There is highly credible evidence that melatonin mitigates cancer at the initiation, progression and metastasis phases. In many cases, the molecular mechanisms underpinning these inhibitory actions have been proposed. What is rather perplexing, however, is the large number of processes by which melatonin reportedly restrains cancer development and growth. These diverse actions suggest that what is being observed are merely epiphenomena of an underlying more fundamental action of melatonin that remains to be disclosed. Some of the arresting actions of melatonin on cancer are clearly membrane receptor-mediated while others are membrane receptor-independent and involve direct intracellular actions of this ubiquitously-distributed molecule.
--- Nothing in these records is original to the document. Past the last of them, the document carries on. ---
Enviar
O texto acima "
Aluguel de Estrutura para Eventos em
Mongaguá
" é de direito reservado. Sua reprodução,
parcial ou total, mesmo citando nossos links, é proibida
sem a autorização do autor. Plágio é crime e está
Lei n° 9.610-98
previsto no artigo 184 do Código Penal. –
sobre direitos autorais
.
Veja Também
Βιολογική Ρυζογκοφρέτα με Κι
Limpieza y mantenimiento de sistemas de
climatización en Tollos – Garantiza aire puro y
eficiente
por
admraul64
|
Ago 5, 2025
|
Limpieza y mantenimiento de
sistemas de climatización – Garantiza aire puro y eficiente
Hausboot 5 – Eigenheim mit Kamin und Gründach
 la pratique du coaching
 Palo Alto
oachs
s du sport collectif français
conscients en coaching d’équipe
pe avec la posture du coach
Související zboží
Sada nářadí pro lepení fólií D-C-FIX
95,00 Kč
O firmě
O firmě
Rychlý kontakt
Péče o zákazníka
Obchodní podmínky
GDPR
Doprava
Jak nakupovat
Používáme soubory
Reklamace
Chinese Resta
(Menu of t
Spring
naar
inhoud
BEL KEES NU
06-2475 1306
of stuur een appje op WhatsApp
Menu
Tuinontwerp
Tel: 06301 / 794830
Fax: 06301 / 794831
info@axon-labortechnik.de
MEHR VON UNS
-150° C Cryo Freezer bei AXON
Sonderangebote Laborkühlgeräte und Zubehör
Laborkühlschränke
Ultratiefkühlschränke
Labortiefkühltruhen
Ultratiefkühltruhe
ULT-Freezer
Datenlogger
While the emphasis of melatonin/cancer research has been on the role of the indoleamine in restraining breast cancer, this is changing quickly with many cancer types having been shown to be susceptible to inhibition by melatonin. There are several facets of this research which could have immediate applications at the clinical level. Many studies have shown that melatonin’s co-administration improves the sensitivity of cancers to inhibition by conventional drugs. Even more important are the findings that melatonin renders cancers previously totally resistant to treatment sensitive to these same therapies. Melatonin also inhibits molecular processes associated with metastasis by limiting the entrance of cancer cells into the vascular system and preventing them from establishing secondary growths at distant sites. This is of particular importance since cancer metastasis often significantly contributes to death of the patient. Another area that deserves additional consideration is related to the capacity of melatonin in reducing the toxic consequences of anti-cancer drugs while increasing their efficacy. Although this information has been available for more than a decade, it has not been adequately exploited at the clinical level. Even if the only beneficial actions of melatonin in cancer patients are its ability to attenuate acute and long-term drug toxicity, melatonin should be used to improve the physical wellbeing of the patients. The experimental findings, however, suggest that the advantages of using melatonin as a co-treatment with conventional cancer therapies would far exceed improvements in the wellbeing of the patients.